On 7 January 2017, the Constitution Club of India, in Delhi, played host to the Kashmiri Students’ Conference. The press kit for the event described it as “a dialogue on students’ role in nation building.” It was organised by the Muslim Rashtriya Manch (MRM), the Muslim wing of the Rashtriya Swayamsevak Sangh. The MRM was formed in 2002, and identifies itself as “an Indian nationalist Muslim organisation.” In the past, the organisation has campaigned to scrap Article 370 from the constitution—which grants autonomous status to Jammu and Kashmir—impose a uniform civil code, and to organise Muslims to join the fight against cow slaughter.

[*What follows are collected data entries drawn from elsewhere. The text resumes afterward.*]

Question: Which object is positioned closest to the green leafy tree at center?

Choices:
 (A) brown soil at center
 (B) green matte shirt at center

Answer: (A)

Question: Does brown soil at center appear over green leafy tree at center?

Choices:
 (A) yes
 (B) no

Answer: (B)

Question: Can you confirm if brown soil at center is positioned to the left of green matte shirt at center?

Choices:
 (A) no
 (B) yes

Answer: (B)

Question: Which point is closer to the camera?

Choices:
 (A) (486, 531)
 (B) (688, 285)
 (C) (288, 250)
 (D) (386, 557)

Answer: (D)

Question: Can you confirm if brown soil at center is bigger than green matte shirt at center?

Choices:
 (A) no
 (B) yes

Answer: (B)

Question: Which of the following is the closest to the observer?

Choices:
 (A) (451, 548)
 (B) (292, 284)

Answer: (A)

A brochure included in the kit said that through the conference, the MRM intended to highlight the issues facing students and young people in Jammu and Kashmir. Among these, it listed poverty, unemployment, illiteracy, and slow economic growth and social development in Jammu and Kashmir. An important step in the direction of tackling these issues, it added, was to create opportunities for the young to be educated, employed, and “free from drug abuse, frustration, parochialism, sectarianism, and other numerous evils which have weakened the foundations of the Kashmiri society.” The brochure also said that attacks on Kashmiri students studying outside the state were preventing Kashmiri parents from sending their children outside the valley, resulting in “a negative impact on the mental development of the students regarding their nation.” “We are excited about the event that has been convened today because the conversation will be about bringing Kashmiri students into the fold so that they can avail of the opportunities being offered to students across the country,” said Hafeez Mohammed Sabreen, the president of the Muslim group Jamat Haffaz Ikraam and the co-convener of the MRM.

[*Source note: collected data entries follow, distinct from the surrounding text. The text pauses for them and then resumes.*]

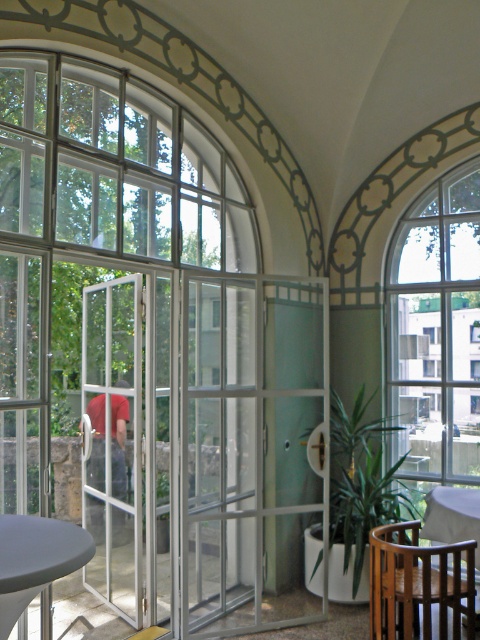 Question: Can you confirm if matte gray table at lower left is positioned below wooden table at lower right?

Choices:
 (A) no
 (B) yes

Answer: (A)

Question: Does clear glass window at right appear on the right side of mahogany wood chair at lower right?

Choices:
 (A) yes
 (B) no

Answer: (A)

Question: Among these objects, which one is nearest to the camera?

Choices:
 (A) mahogany wood chair at lower right
 (B) clear glass window at right
 (C) matte gray table at lower left

Answer: (C)

Question: Which point is farther to the camera?

Choices:
 (A) (360, 468)
 (B) (403, 540)
 (C) (137, 563)
 (D) (9, 579)

Answer: (A)

Question: Which object is farther from the camera taking this photo?

Choices:
 (A) matte gray table at lower left
 (B) green leafy plant at center

Answer: (B)

Question: Is white glass door at center above green leafy plant at center?

Choices:
 (A) no
 (B) yes

Answer: (B)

The MRM is headed by Indresh Kumar, a senior RSS leader who has long overseen the Sangh’s efforts in Jammu and Kashmir. Kumar was also the chief speaker at the event. His history with the Muslim community is troubled—according to Swami Aseemanand, the Hindu fundamentalist accused of plotting several terror attacks on Muslims including the Samjhauta Express blasts in 2007 and the Malegaon blasts in 2008, Kumar was one of the senior RSS leaders who encouraged and aided him in the execution of the attacks. This conflicted record notwithstanding, the MRM’s website states that its formation encouraged Muslim intellectuals and leaders to accept the RSS as their “true friend,” and Kumar as “their messiah.” Other guests at the conference included Jitendra Singh, a minister of state in the Prime Minister’s Office; and Engineer Aijaz Husain, the head of a non-governmental organisation named Develop Kashmir, which had helped organise the event. (Home Minister Rajnath Singh was slated to be the chief guest, but he did not make an appearance.)